船の頂辺のボオト・デッキから、船底のCデッキまで、ぼくは閑(ひま)さえあると、くるくる廻り歩き、あなたの姿を追って、
一目遠くからでも見れば、満足だったのです。
その晩、B甲板の船室の蔭(かげ)で、あなたが手摺(てすり)に凭(もた)れかかって、海を見ているところを、みつけました。
腕(うで)をくんで背中をまるめている、あなたの緑色のスエタアのうえに、お下げにした黒髪(くろかみ)が、颯々(さつさつ)と、
風になびき、折柄(おりから)の月光に、ひかっていました。勿論(もちろん)ぼくには、馴々(なれなれ)しく、傍(そば)によって、
声をかける大胆(だいたん)さなどありません。只(ただ)、あなたの横にいた、柴山の肩(かた)を叩(たた)き、
「なにを見てる」と尋(たず)ねました。それは、あなたに言った積りでした。柴山は、「海だよ」と答えてくれました。

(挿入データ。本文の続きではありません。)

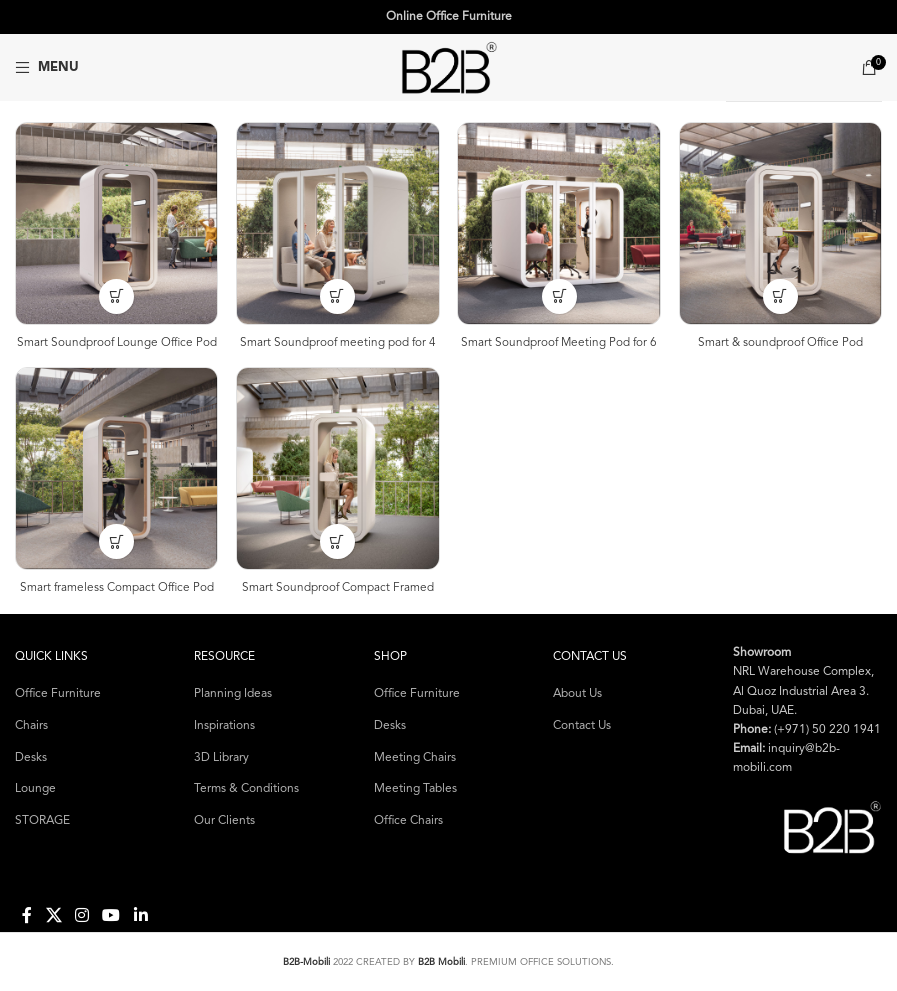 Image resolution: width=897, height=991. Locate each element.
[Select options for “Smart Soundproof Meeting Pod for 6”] (559, 294)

ぼくも船板(ふなばた)から、見下ろした。真したにはすこし風の強いため、舷側(げんそく)に砕(くだ)ける浪(なみ)が、
まるで石鹸(シャボン)のように泡(あわ)だち、沸騰(ふっとう)して、飛んでいました。
次の晩、ぼくが、二等船室から喫煙室(きつえんしつ)のほうに、階段を昇(のぼ)って行くと、上り口の右側の部屋から、
溌剌(はつらつ)としたピアノの音が、流れてきます。
“春が来た、春が来た、野にも来た”と弾(ひ)いているようなので、そっとその部屋を覗(のぞ)くと、あなたが、
ピアノの前にちんまりと腰をかけ、その傍に、内田さんが立っていました。